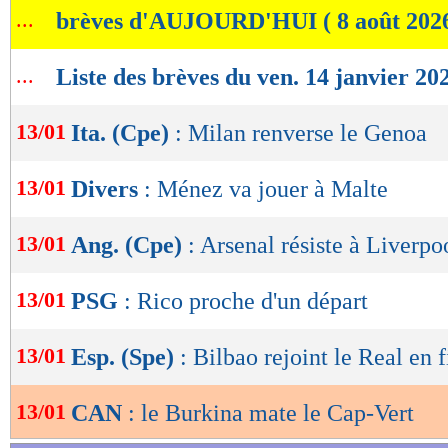
...
brèves d'AUJOURD'HUI ( 8 août 202
de
lecture
...
Liste des brèves du ven. 14 janvier 20
OK
13/01
Ita. (Cpe)
: Milan renverse le Genoa
13/01
Divers
: Ménez va jouer à Malte
13/01
Ang. (Cpe)
: Arsenal résiste à Liverpo
13/01
PSG
: Rico proche d'un départ
13/01
Esp. (Spe)
: Bilbao rejoint le Real en f
13/01
CAN
: le Burkina mate le Cap-Vert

+---+

• [Aim of the exercise]:
From the material above, count the lines that include "brèves" and give only the total.

• [Output below]:
2